Governo de Hitler estimulou o nascimento de crianças consideradas de raça pura na Alemanha nazista

É muito comum você ver algumas pessoas falando sobre defesa da família tradicional brasileira para atacar uniões homoafetivas ou em outros tipos de debates. No entanto, estas mesmas pessoas se omitem, por exemplo, quanto a quantidade de crianças abandonadas pelos pais. Só em 2020 foram mais de 80 mil crianças que não tiveram o nome do pai no registro. Só que a hipocrisia do discurso não é exclusiva do Brasil atual. Na Alemanha nazista, que também, dizia ter como um dos pilares a família, teve um projeto que era basicamente uma Fábrica de bebês. 




Quase todo mundo sabe sobre o que Adolph Hitler pensava sobre raça pura. Algumas atrocidades como perseguição a pessoas de outras raças que não a ariana ou a pessoas com deficiências são mais comuns de serem ouvidas.

No entanto, o governo nazista teve um outro projeto muito absurdo e que saiu do papel. O projeto tinha o nome de A Fonte da Vida – Lebensborn. Tratava-se quase que uma fábrica de bebês.

O programa foi desenvolvido em 1935, por Heinrich Himmler, que era um líder militar e considerado o número 2 do Terceiro Reich, atrás apenas de Hitler.

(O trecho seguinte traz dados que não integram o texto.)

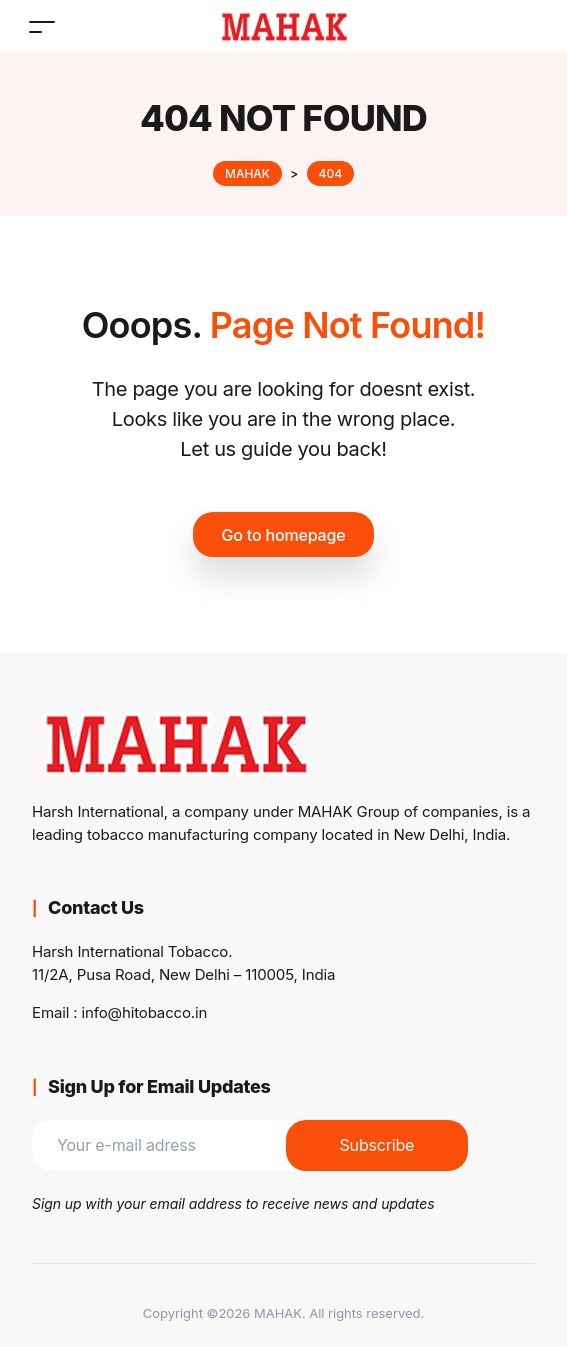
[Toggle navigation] (42, 26)
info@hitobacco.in (145, 1012)
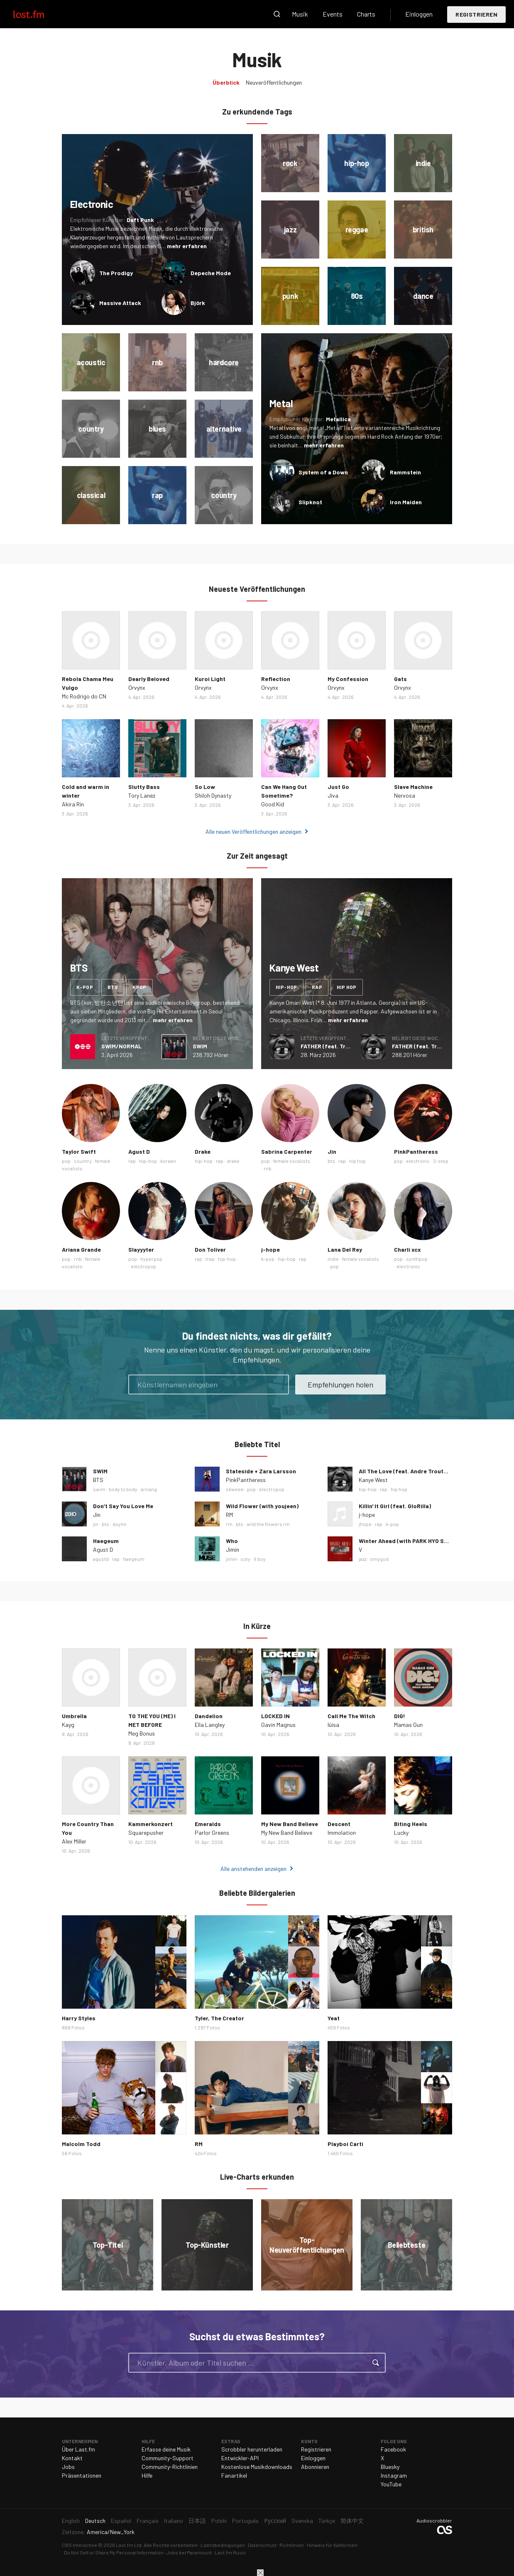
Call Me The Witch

Neste programa, as mulheres consideradas dentro dos padrões raciais eram encorajadas a terem relações sexuais com oficiais nazistas. E mesmo que alguém tente minimizar isso dizendo que elas não eram forçadas, embora isso também não seja algo que dê para afirmar. Estamos falando de um período em que era feita uma verdadeira lavagem cerebral no povo alemão de que eles tinham que servir ao país.

Essas mulheres davam a luz em maternidades construídas para o programa. Depois os bebês eram entregues e criados pela organização nazista. Não existem dados precisos, pois muitas pessoas sequer foram registradas, mas diversas publicações apontam para mais de 8 mil nascimentos neste projeto entre 1936 e 1945.

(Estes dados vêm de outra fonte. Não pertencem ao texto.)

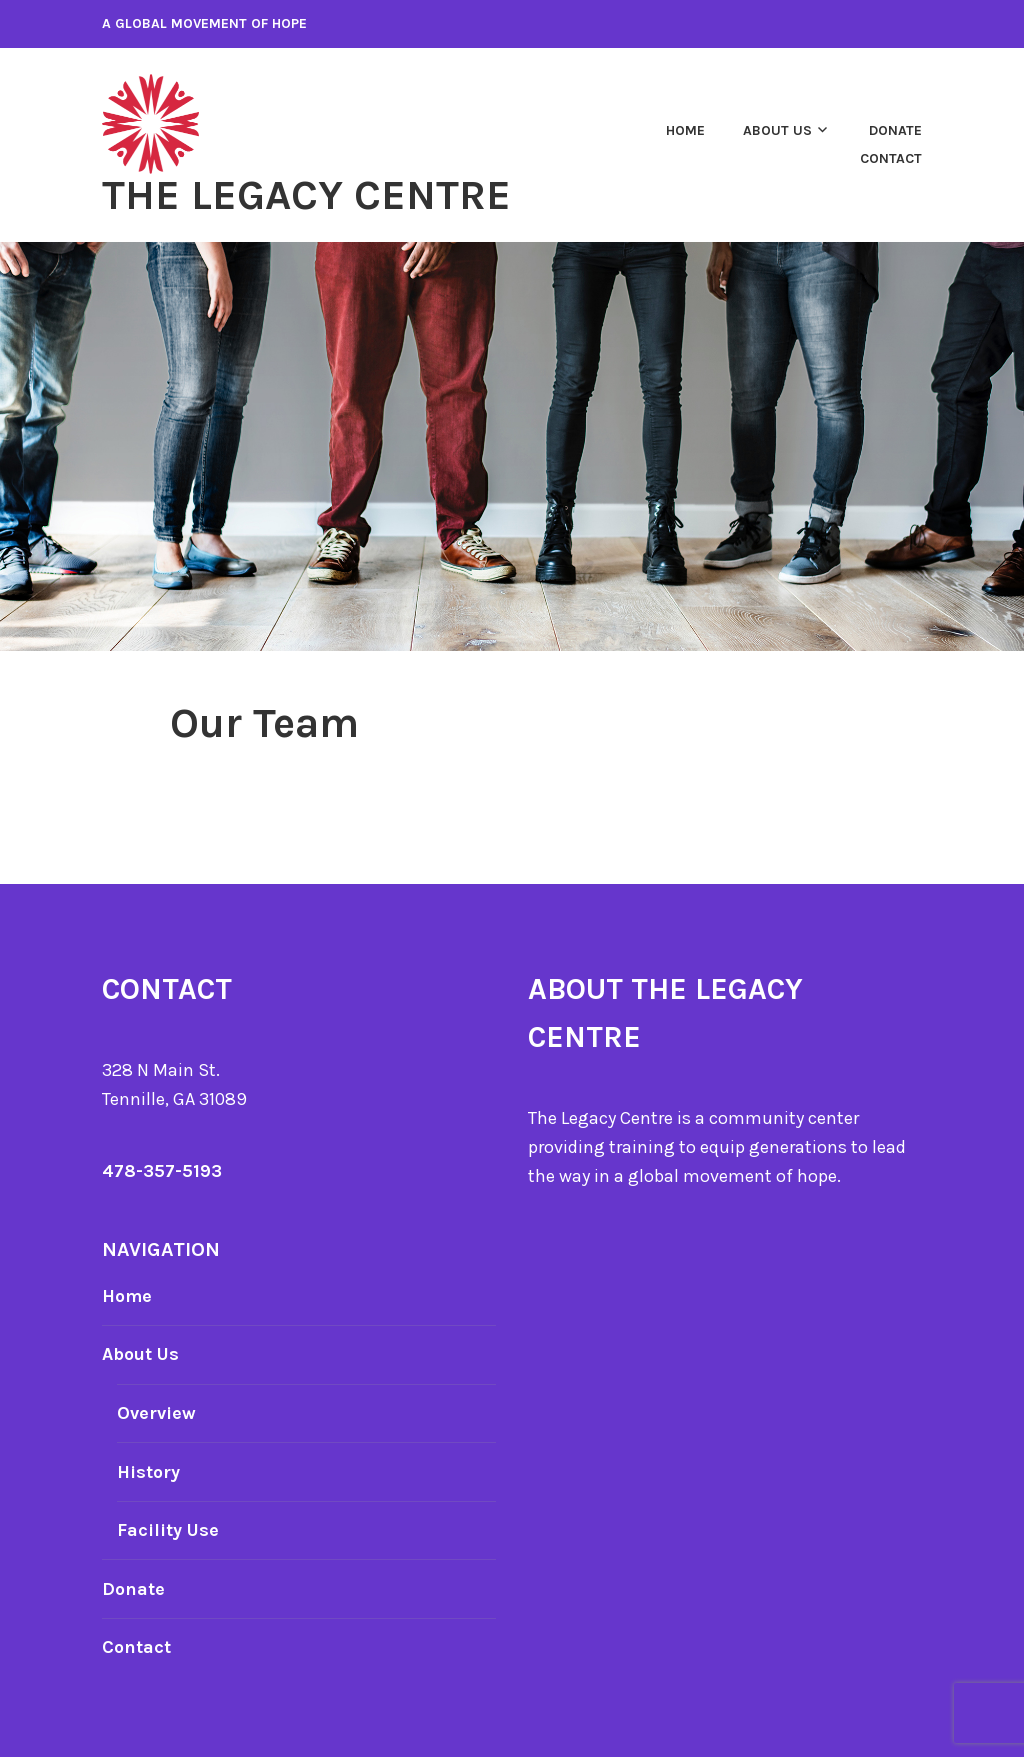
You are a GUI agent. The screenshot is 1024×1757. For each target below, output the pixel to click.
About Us (777, 130)
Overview (156, 1413)
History (148, 1472)
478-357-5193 (162, 1171)
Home (685, 130)
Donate (895, 130)
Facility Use (168, 1530)
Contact (891, 158)
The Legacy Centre (306, 195)
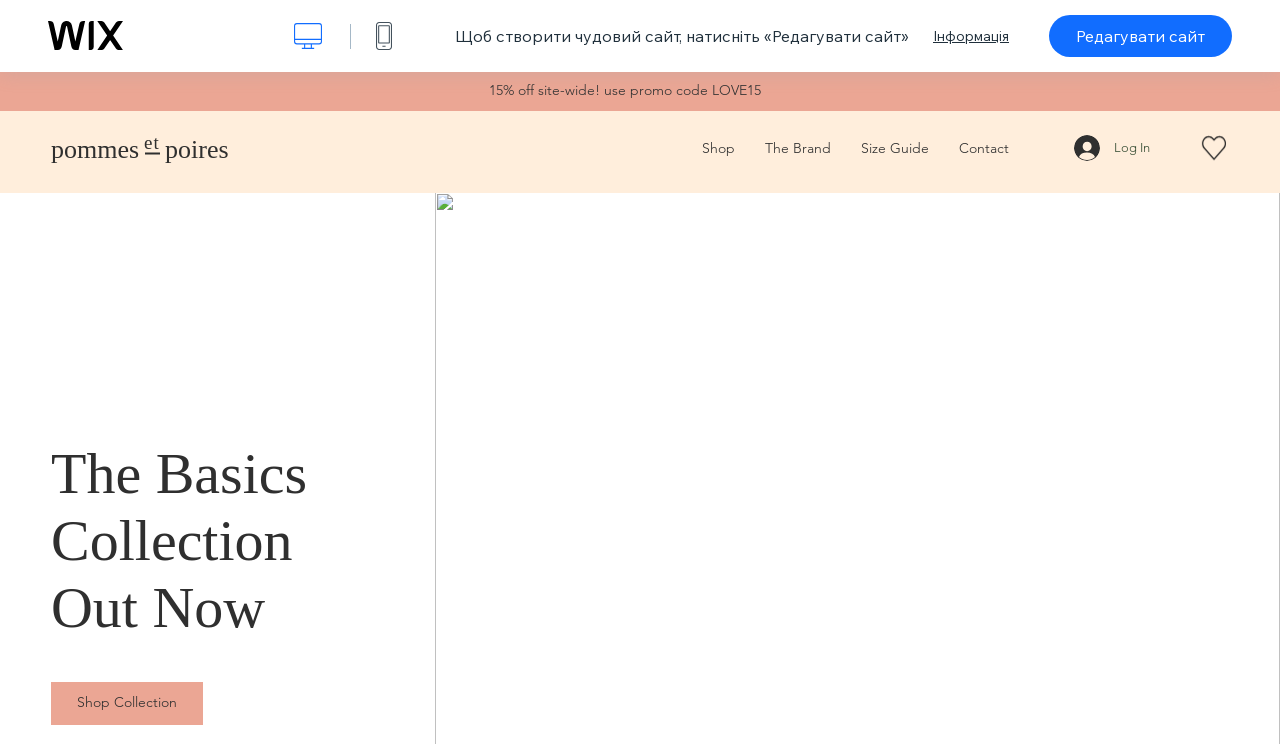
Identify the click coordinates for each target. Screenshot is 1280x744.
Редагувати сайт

Livro Mein Kampf – Adolf Hilter disponível


A partir de 1939, os nazistas passaram a sequestrar crianças de outras regiões que também atendessem aos ideais de raça da Alemanha. Estima-se que só da Polônia mais de 10 mil crianças foram retiradas dos pais ou de orfanatos. 

A situação fica ainda pior porque as crianças sequestradas que não cumpriam as condições de pureza eram levadas para os campos de concentração.

Esta ideia casava exatamente com outro programa, o da Juventude Hitlerista, que recebeu o nome em 1926. Com jovens entre 10 e 18 anos, que seguiam e representavam perfeitamente os ideais nazistas.